Even if I had managed to get the shader compiled nativly, it would have run into the missing FastRPC library issue.

@anon91830841 When will FastRPC and OpenCL be available?

-Lawrence-

hi @ljking,

There is on going work on fastRPC at the moment and we expect a working solution within the next 2 to 3 months, for 410c and 820c. With all the pieces in place, the expectation is that what mentioned in the Github link above will ‘just work’ with the Debian and OpenEmbedded based releases for the Dragonboard, and with upstream kernel in general.

For OpenCL, there is a bit of community work done by the Freedreno people regarding GPU compute support, but there is no short term expectation/plan for OpenCL.

Hi @anon91830841,

If we want to try it by ourselves before fastRPC ready, could we get the Downstream kernel to test it first?
If yes, where can we download the Downstream kernel?

Thanks.

Best regards,
Johnny

hi @dodoamuro,

we are not doing any work with the downstream CAF/MSM kernel, so I cannot really answer your question. The github link in one of the previous post seems to indicate it’s possible… but that’s the only thing I can tell…

the main developer working on fastRPC for upstream / Linaro releases is out currently. I am hoping we can get some basic instructions to try fastRPC on top of our releases (for DB410c) within the next 2 weeks. It will be raw instructions, and you will need to rebuild a custom kernel branch and a few user space tools, though. Would that help?

Hi @anon91830841,

Your information is really helpful!! Hope we can see the release soon.

Thanks.

Best regards,
Johnny

Hi ndec :

Appreciate with your great help.

May I contact with you by your mail or my mail (kentc.chiang@msa.hinet.net) for fastRPC.

Appreciate again

hi @albertchiang,

we provide free support on this forum for the 96boards community, please avoid private messages as much as possible, as this won’t benefit the entire community.

thanks

Hi ndec :

Sorry and understood.

  1. We just wish can get Fast RPC Binary code (even beta version) to test for customer project ASAP.
    Even help to test or debug is ok for us.

  2. We are afraid of the actually release schedule delay.

We are feel apologize again

Also appreciate with your help for so many information

Albert

Also we had wrote request to Linaro Developer service on 8/20 but no feedback until now. So we didn’t know how to speed it up. Thanks.

Hi Linaro Experts,

For Qualcomm 410 Linux 3D Test , Does it had 3D test report ? Also using which benchmark test it ? Does it with Qualcomm proprietary files ?

Also in below 96board and Qualcomm BSP:

https://releases.linaro.org/96boards/dragonboard410c/linaro/openembedded/18.01/rpb/
Does they had above 3D test report ? Benchmark test ? with ualcomm proprietary files or not ?

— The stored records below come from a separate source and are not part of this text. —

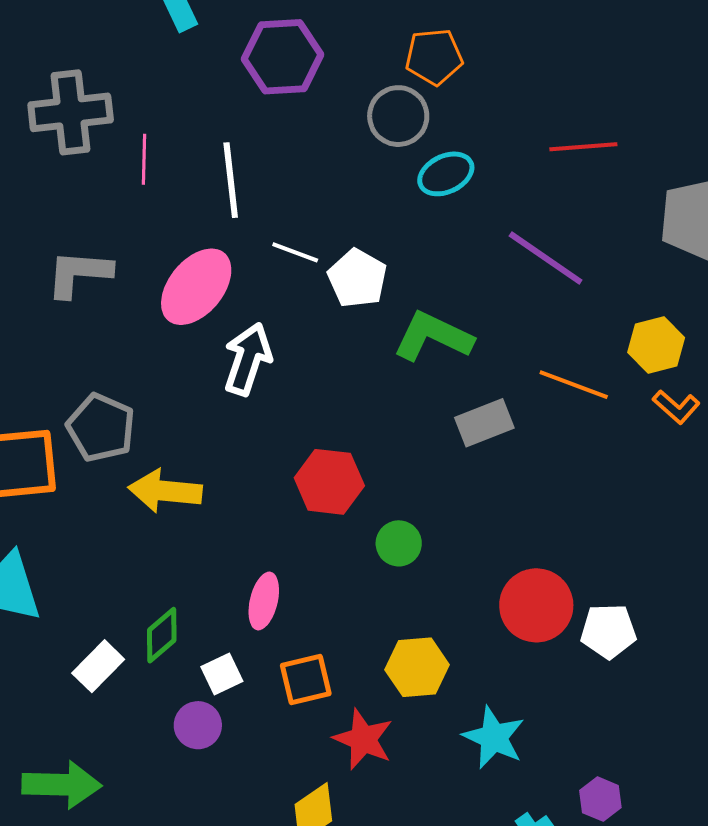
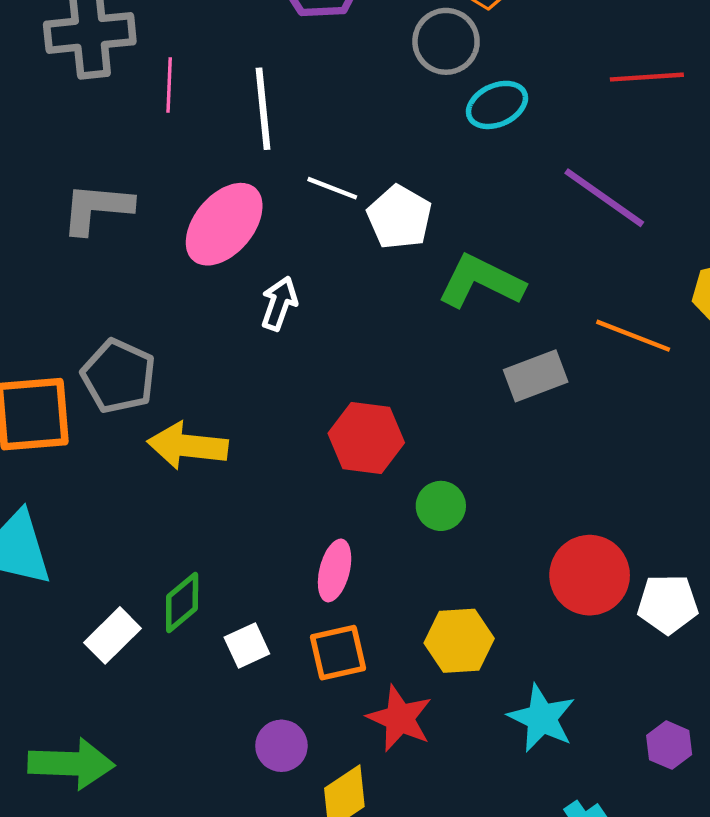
white arrow: (248, 359) -> (279, 303), size x0.7
pink ellipse: (264, 601) -> (335, 570), moved
purple circle: (198, 725) -> (281, 746), moved
purple hexagon: (600, 799) -> (669, 745), moved

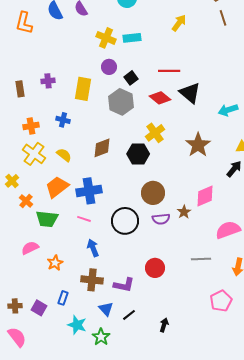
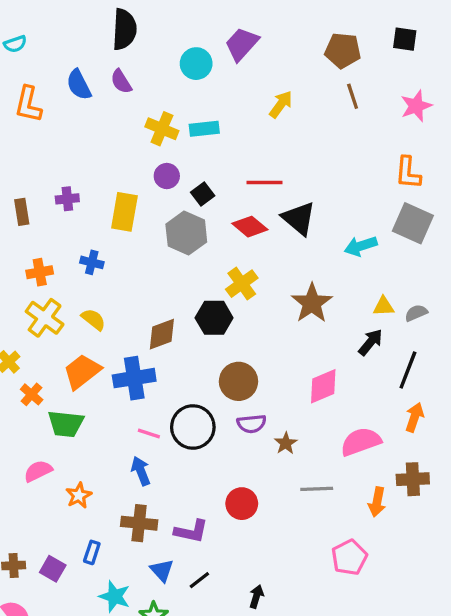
brown diamond: (102, 148) -> (162, 334), moved
brown star: (184, 212) -> (286, 443), moved
pink line: (84, 219) -> (149, 434), moved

Your help is highly appreciate
Albert

hi @albertchiang,

If I understand your question correctly, you are asking about OpenGL/GLes support, right? If so, then we are using an open source graphics driver, from the Mesa project, called freedreno. Mesa/Freedreno project is the user space side of the OpenGL/GLes implementation. It runs on top of the kernel DRM/KMS driver.

There is no Qualcomm proprietary software involved in the kernel and user space.

On the GPU, there is a firmware required, and this firmware is proprietary and distributed by Qualcomm (it is included in the linux-firmware project).

Any standard Linux graphics test suite or benchmark is expected to work.